(Dataset entries)
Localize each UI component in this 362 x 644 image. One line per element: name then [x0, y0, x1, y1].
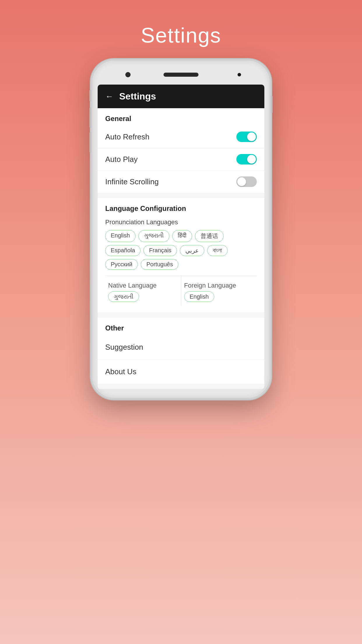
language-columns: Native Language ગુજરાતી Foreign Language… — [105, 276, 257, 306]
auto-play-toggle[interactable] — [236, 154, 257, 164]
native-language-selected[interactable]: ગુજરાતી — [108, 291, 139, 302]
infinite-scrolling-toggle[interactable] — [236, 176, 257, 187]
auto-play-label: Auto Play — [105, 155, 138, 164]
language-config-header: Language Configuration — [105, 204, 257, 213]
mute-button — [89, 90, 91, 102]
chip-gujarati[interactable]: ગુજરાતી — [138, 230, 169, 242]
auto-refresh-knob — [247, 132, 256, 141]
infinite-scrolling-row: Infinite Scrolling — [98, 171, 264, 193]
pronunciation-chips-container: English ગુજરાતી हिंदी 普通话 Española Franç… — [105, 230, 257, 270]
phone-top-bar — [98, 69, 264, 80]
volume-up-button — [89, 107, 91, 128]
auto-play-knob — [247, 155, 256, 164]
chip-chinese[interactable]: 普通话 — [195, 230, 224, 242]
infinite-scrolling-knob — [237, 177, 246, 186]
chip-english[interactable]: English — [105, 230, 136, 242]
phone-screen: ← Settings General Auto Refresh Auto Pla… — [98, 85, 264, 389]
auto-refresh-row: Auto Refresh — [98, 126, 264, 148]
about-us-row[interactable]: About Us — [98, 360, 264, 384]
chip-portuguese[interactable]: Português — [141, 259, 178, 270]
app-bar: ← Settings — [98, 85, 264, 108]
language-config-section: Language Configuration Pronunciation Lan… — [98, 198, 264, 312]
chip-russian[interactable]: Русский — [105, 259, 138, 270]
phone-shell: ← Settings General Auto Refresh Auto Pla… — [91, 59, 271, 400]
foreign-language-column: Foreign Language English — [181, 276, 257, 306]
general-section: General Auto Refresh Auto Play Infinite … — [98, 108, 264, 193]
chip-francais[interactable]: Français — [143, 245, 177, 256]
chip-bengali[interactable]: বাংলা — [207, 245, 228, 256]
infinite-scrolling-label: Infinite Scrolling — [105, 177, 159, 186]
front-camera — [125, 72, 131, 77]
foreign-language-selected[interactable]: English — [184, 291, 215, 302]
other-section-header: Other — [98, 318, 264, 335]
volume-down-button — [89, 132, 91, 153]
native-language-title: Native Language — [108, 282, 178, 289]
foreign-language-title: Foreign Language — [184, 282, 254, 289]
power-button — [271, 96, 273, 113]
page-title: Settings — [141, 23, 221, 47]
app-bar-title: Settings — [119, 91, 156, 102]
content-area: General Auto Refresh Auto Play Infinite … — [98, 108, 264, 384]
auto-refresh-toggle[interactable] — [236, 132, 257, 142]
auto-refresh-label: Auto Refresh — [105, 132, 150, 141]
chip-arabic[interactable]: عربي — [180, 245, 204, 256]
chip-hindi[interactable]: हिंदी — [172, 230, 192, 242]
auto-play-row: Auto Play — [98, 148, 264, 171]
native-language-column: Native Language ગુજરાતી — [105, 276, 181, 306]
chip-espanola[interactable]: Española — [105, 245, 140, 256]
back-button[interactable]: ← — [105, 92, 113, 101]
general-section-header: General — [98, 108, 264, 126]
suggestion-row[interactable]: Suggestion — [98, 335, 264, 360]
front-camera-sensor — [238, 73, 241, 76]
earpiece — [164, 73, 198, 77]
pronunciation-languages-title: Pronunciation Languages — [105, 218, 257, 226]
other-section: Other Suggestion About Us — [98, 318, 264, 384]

= BRIEF =
All pictures are to be dropped, and the records above returned exactly.

= FINISHED TASK =
Localize each UI component in this 362 x 644 image. One line per element: name then [x0, y0, x1, y1].
language-columns: Native Language ગુજરાતી Foreign Language… — [105, 276, 257, 306]
auto-play-toggle[interactable] — [236, 154, 257, 164]
native-language-selected[interactable]: ગુજરાતી — [108, 291, 139, 302]
infinite-scrolling-toggle[interactable] — [236, 176, 257, 187]
auto-play-label: Auto Play — [105, 155, 138, 164]
language-config-header: Language Configuration — [105, 204, 257, 213]
mute-button — [89, 90, 91, 102]
chip-gujarati[interactable]: ગુજરાતી — [138, 230, 169, 242]
auto-refresh-knob — [247, 132, 256, 141]
infinite-scrolling-row: Infinite Scrolling — [98, 171, 264, 193]
pronunciation-chips-container: English ગુજરાતી हिंदी 普通话 Española Franç… — [105, 230, 257, 270]
phone-top-bar — [98, 69, 264, 80]
volume-up-button — [89, 107, 91, 128]
auto-play-knob — [247, 155, 256, 164]
chip-chinese[interactable]: 普通话 — [195, 230, 224, 242]
infinite-scrolling-knob — [237, 177, 246, 186]
chip-english[interactable]: English — [105, 230, 136, 242]
phone-screen: ← Settings General Auto Refresh Auto Pla… — [98, 85, 264, 389]
auto-refresh-row: Auto Refresh — [98, 126, 264, 148]
about-us-row[interactable]: About Us — [98, 360, 264, 384]
chip-portuguese[interactable]: Português — [141, 259, 178, 270]
app-bar: ← Settings — [98, 85, 264, 108]
language-config-section: Language Configuration Pronunciation Lan… — [98, 198, 264, 312]
chip-russian[interactable]: Русский — [105, 259, 138, 270]
phone-shell: ← Settings General Auto Refresh Auto Pla… — [91, 59, 271, 400]
foreign-language-column: Foreign Language English — [181, 276, 257, 306]
general-section: General Auto Refresh Auto Play Infinite … — [98, 108, 264, 193]
chip-francais[interactable]: Français — [143, 245, 177, 256]
chip-bengali[interactable]: বাংলা — [207, 245, 228, 256]
infinite-scrolling-label: Infinite Scrolling — [105, 177, 159, 186]
front-camera — [125, 72, 131, 77]
foreign-language-selected[interactable]: English — [184, 291, 215, 302]
other-section-header: Other — [98, 318, 264, 335]
volume-down-button — [89, 132, 91, 153]
native-language-title: Native Language — [108, 282, 178, 289]
foreign-language-title: Foreign Language — [184, 282, 254, 289]
power-button — [271, 96, 273, 113]
page-title: Settings — [141, 23, 221, 47]
app-bar-title: Settings — [119, 91, 156, 102]
content-area: General Auto Refresh Auto Play Infinite … — [98, 108, 264, 384]
auto-refresh-toggle[interactable] — [236, 132, 257, 142]
auto-refresh-label: Auto Refresh — [105, 132, 150, 141]
chip-arabic[interactable]: عربي — [180, 245, 204, 256]
chip-hindi[interactable]: हिंदी — [172, 230, 192, 242]
auto-play-row: Auto Play — [98, 148, 264, 171]
native-language-column: Native Language ગુજરાતી — [105, 276, 181, 306]
chip-espanola[interactable]: Española — [105, 245, 140, 256]
back-button[interactable]: ← — [105, 92, 113, 101]
general-section-header: General — [98, 108, 264, 126]
suggestion-row[interactable]: Suggestion — [98, 335, 264, 360]
front-camera-sensor — [238, 73, 241, 76]
earpiece — [164, 73, 198, 77]
pronunciation-languages-title: Pronunciation Languages — [105, 218, 257, 226]
other-section: Other Suggestion About Us — [98, 318, 264, 384]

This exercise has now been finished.